WHAT TO WORK ON:
Within the entries below, every line containing "газа" is to be copied.

*** Opening DATA SHOWN ***

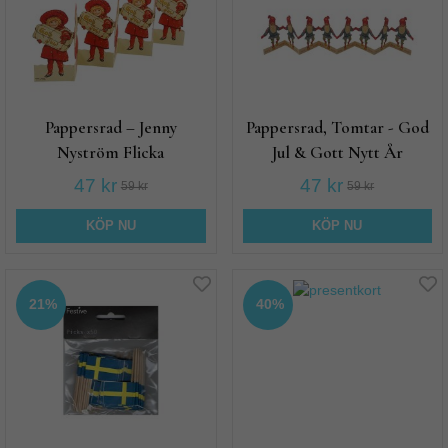
Pappersrad – Jenny
Pappersrad, Tomtar - God
Nyström Flicka
Jul & Gott Nytt År
47 kr
47 kr
59 kr
59 kr
KÖP NU
KÖP NU
21%
40%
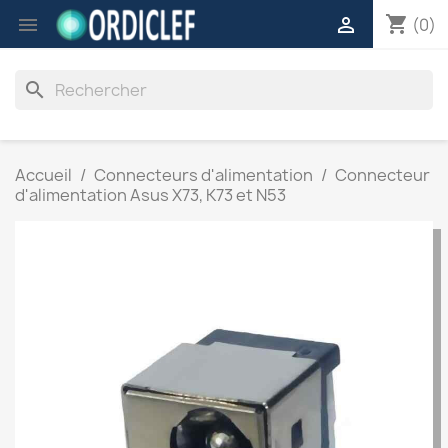
shopping_cart


(0)
search
Accueil
Connecteurs d'alimentation
Connecteur
d'alimentation Asus X73, K73 et N53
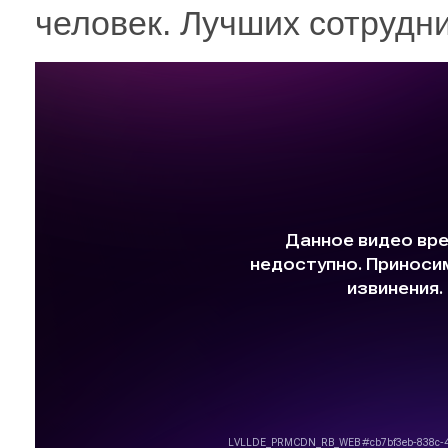
человек. Лучших сотрудн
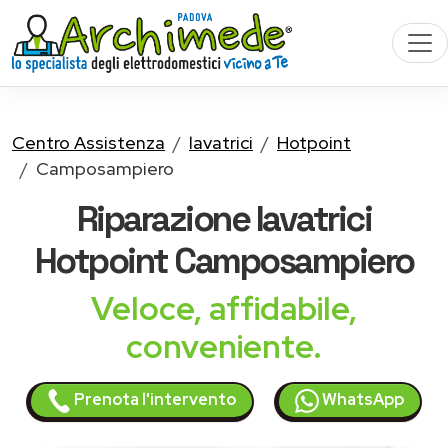
Centro Assistenza
lavatrici
Hotpoint
Camposampiero
Riparazione
lavatrici
Hotpoint
Camposampiero
Veloce, affidabile,
conveniente.
Prenota l'intervento
WhatsApp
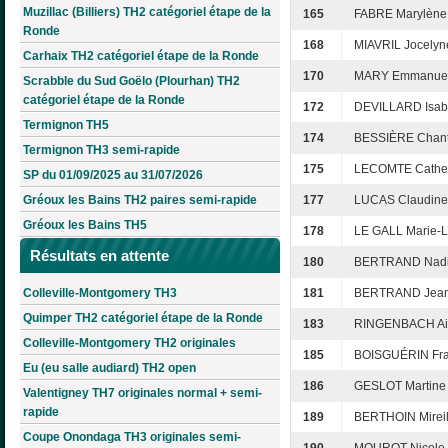
Muzillac (Billiers) TH2 catégoriel étape de la
165
FABRE Marylène
Ronde
168
MIAVRIL Jocelyn
Carhaix TH2 catégoriel étape de la Ronde
170
MARY Emmanuel
Scrabble du Sud Goëlo (Plourhan) TH2
catégoriel étape de la Ronde
172
DEVILLARD Isab
Termignon TH5
174
BESSIÈRE Chant
Termignon TH3 semi-rapide
175
LECOMTE Cathe
SP du 01/09/2025 au 31/07/2026
Gréoux les Bains TH2 paires semi-rapide
177
LUCAS Claudine
Gréoux les Bains TH5
178
LE GALL Marie-L
Résultats en attente
180
BERTRAND Nad
Colleville-Montgomery TH3
181
BERTRAND Jea
Quimper TH2 catégoriel étape de la Ronde
183
RINGENBACH A
Colleville-Montgomery TH2 originales
185
BOISGUÉRIN Fra
Eu (eu salle audiard) TH2 open
186
GESLOT Martine
Valentigney TH7 originales normal + semi-
rapide
189
BERTHOIN Mireil
Coupe Onondaga TH3 originales semi-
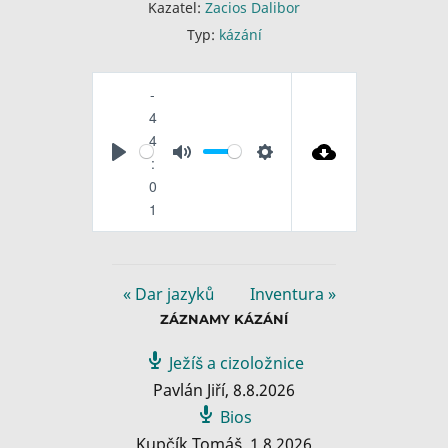
Kazatel:
Zacios Dalibor
Typ:
kázání
-
4
4
P
M
S
:
l
u
e
0
a
1
t
t
y
e
t
i
n
« Dar jazyků
Inventura »
g
ZÁZNAMY KÁZÁNÍ
s
Ježíš a cizoložnice
Pavlán Jiří
,
8.8.2026
Bios
Kupčík Tomáš
,
1.8.2026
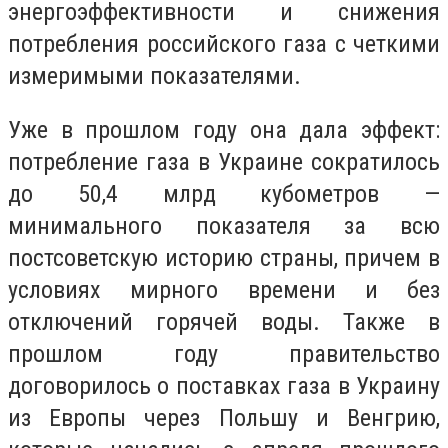
энергоэффективности и снижения
потребления российского газа с четкими
измеримыми показателями.
Уже в прошлом году она дала эффект:
потребление газа в Украине сократилось
до 50,4 млрд кубометров —
минимального показателя за всю
постсоветскую историю страны, причем в
условиях мирного времени и без
отключений горячей воды. Также в
прошлом году правительство
договорилось о поставках газа в Украину
из Европы через Польшу и Венгрию,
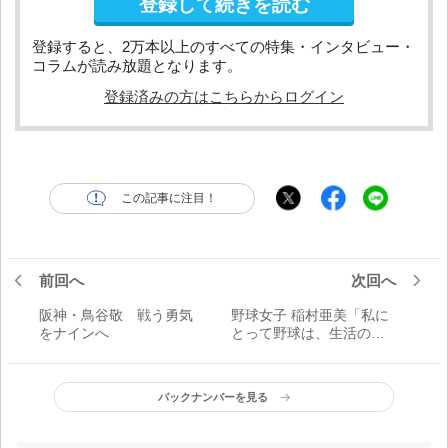
登録して続きを読む
登録すると、2万本以上のすべての特集・インタビュー・
コラムが読み放題となります。
登録済みの方はこちらからログイン
この記事に注目！
前回へ
次回へ
阪神・鳥谷敬 戦う勇気
野球女子 稲村亜美「私に
をナインへ
とって野球は、生活の一
部です！」
バックナンバーを見る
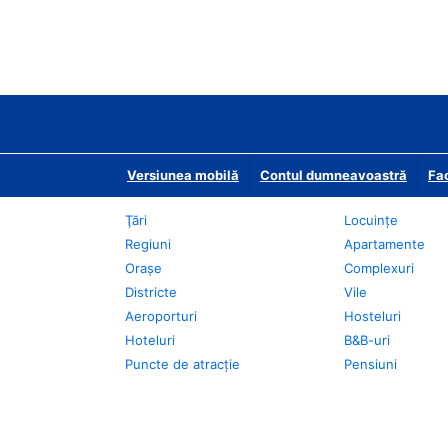
Versiunea mobilă
Contul dumneavoastră
Fac
Ţări
Locuințe
Regiuni
Apartamente
Oraşe
Complexuri
Districte
Vile
Aeroporturi
Hosteluri
Hoteluri
B&B-uri
Puncte de atracţie
Pensiuni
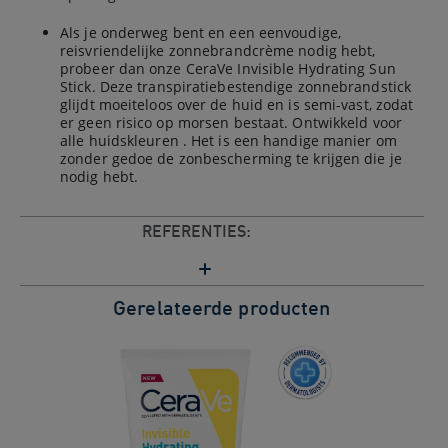
Als je onderweg bent en een eenvoudige,
reisvriendelijke zonnebrandcrème nodig hebt,
probeer dan onze CeraVe Invisible Hydrating Sun
Stick. Deze transpiratiebestendige zonnebrandstick
glijdt moeiteloos over de huid en is semi-vast, zodat
er geen risico op morsen bestaat. Ontwikkeld voor
alle huidskleuren . Het is een handige manier om
zonder gedoe de zonbescherming te krijgen die je
nodig hebt.
REFERENTIES:
Gerelateerde producten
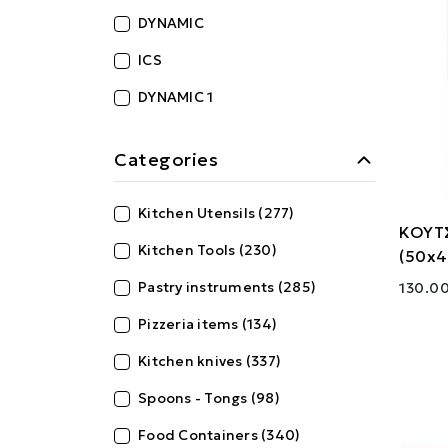
DYNAMIC
ICS
DYNAMIC 1
Categories
Kitchen Utensils (277)
ΚΟΥΤ
Kitchen Tools (230)
(50x
Pastry instruments (285)
130.00
Pizzeria items (134)
Kitchen knives (337)
Spoons - Tongs (98)
Food Containers (340)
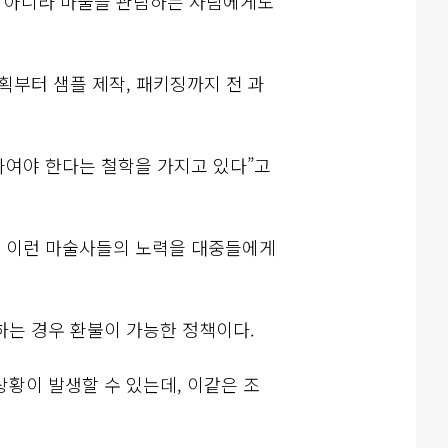
뿐 아니라 마술을 관람하는 사람에게도
획부터 샘플 제작, 패키징까지 전 과
짜여야 한다는 철학을 가지고 있다”고
다. 이런 마술사들의 노력을 대중들에게
.
하는 경우 환불이 가능한 정책이다.
상황이 발생할 수 있는데, 이같은 조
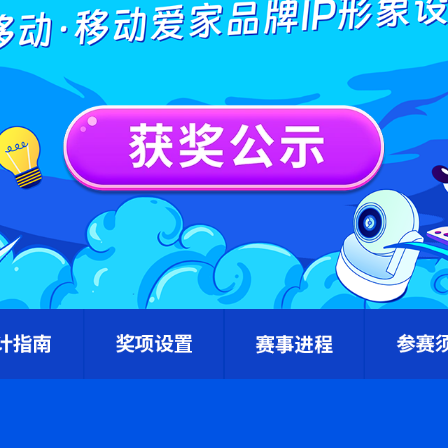
活动已结束
计指南
奖项设置
赛事进程
参赛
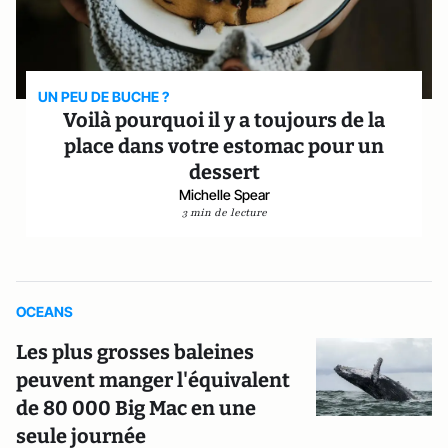
UN PEU DE BUCHE ?
Voilà pourquoi il y a toujours de la
place dans votre estomac pour un
dessert
Michelle Spear
3 min de lecture
OCEANS
Les plus grosses baleines
peuvent manger l'équivalent
de 80 000 Big Mac en une
seule journée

*** Closing DATA SHOWN ***

EXERCISE OUTPUT:
потребления российского газа с четкими
потребление газа в Украине сократилось
договорилось о поставках газа в Украину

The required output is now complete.